OCTOBER 2002: SISTER FRANCES ELIZABETH SCHMITZ (entered eternal life on January 19, 2017)
Family Life in Iowa
Sister Frances Elizabeth grew up Waterloo, Iowa with her two brothers and two sisters. The children were very close in age and all attended the Catholic school that was just a few blocks from home. Although they grew up during the depression, they were unaware that they were a “poor family” because of the values that their mother instilled in them. She provided the youngsters with a stable home life that included discipline, healthy food, and the encouragement to read and learn to play a musical instrument. As a result, the word “bored” was never part of their vocabulary.

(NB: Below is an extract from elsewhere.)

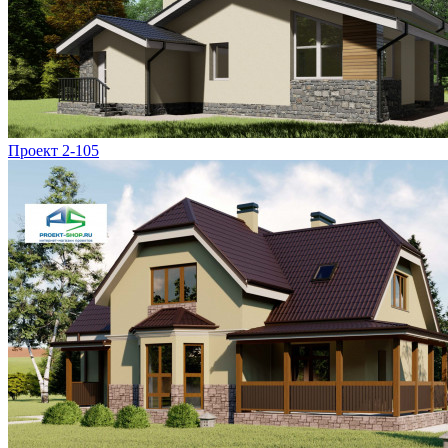
Проект 2-105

Young Frances Elizabeth was educated by the Sisters of Mercy. These dedicated women provided an excellent education; but even more, they gave Frances Elizabeth a beautiful example of religious life, genuine caring for one another and support to the Schmitz family during times of crisis. As the years passed, Frances Elizabeth felt drawn to religious life and naturally thought of the Sisters of Mercy.
A Religious Calling
During her senior year in high school, one of the Mercy Sisters asked Frances Elizabeth if she had considered entering religious life. She answered affirmatively but added that she had to work and help her family financially first. In a kind response, the Sister commented that she hoped Frances Elizabeth would come to the Mercy Sisters when the time was right. This comment was deeply appreciated by Frances Elizabeth. After working for 2 ½ years, she did enter the Sisters of Mercy and felt she had “come home.” However, at the end of a year, she left the Sisters of Mercy because of a vague and unclear feeling that she did not then understand. Later, at home again, she discussed her vocation with a Franciscan, Father Raphael Grahl. After a long and profound interview, Frances Elizabeth knew with clarity that she had a Franciscan calling. She was received as a laywoman into the Secular Franciscan Order, an interim step!
After a visit to the Motherhouse in Springfield, Illinois and a conversation with Mother Magdalene, the Provincial Superior, Frances Elizabeth made the decision to enter the Hospital Sisters of St. Francis. Her entrance date was February 2, 1945. Following her initial formation and profession of vows on October 4, 1947, Sister Frances Elizabeth attended LeClerc College and obtained a degree in History. Thereafter, she returned to the Motherhouse and taught in the Novitiate for seven years. Sister then ventured to Arizona and worked with the Native Americans for two years.
Again, Sister Frances Elizabeth felt another call stirring in her heart. After her time in Arizona, she responded to this by testing a vocation to the Poor Clares. While she only stayed with them for seven months, Sister feels that the experience provided an understanding of another branch of the Franciscan Family, and also clarified her call to the Hospital Sisters with its balance between the contemplative and the active life.
Ministry in Health Care and the Community
Sister Frances Elizabeth then immersed herself in the health care ministry and became a registered medical record administrator. She served in Medical Records and moved into general hospital administration in the next few years. In 1973, she began service in the Community as well as hospital leadership at the Board of Directors level. From 1979-1982, Sister was the Provincial Superior of the Hospital Sisters of St. Francis.
After completing her term as Provincial, Sister returned to St. Joseph’s Hospital in Chippewa Falls, Wisconsin and remains there today. She has served in the Development Office, as Coordinator of Spiritual Services, and now assists with the Colleague Mission Integration Program and is the local Community Coordinator for the Sisters in Chippewa Falls. Throughout her Community life, Sister Frances Elizabeth has brought her unique vision of Francis and the Franciscan movement with her and shares it with all those she encounters. She is grateful that her vocation has provided her with an opportunity to be part of the broader Church. This has been enriching to her personally, but no doubt Sister Frances Elizabeth has given far more to the many persons she has encountered during her life as a Hospital Sister of St. Francis.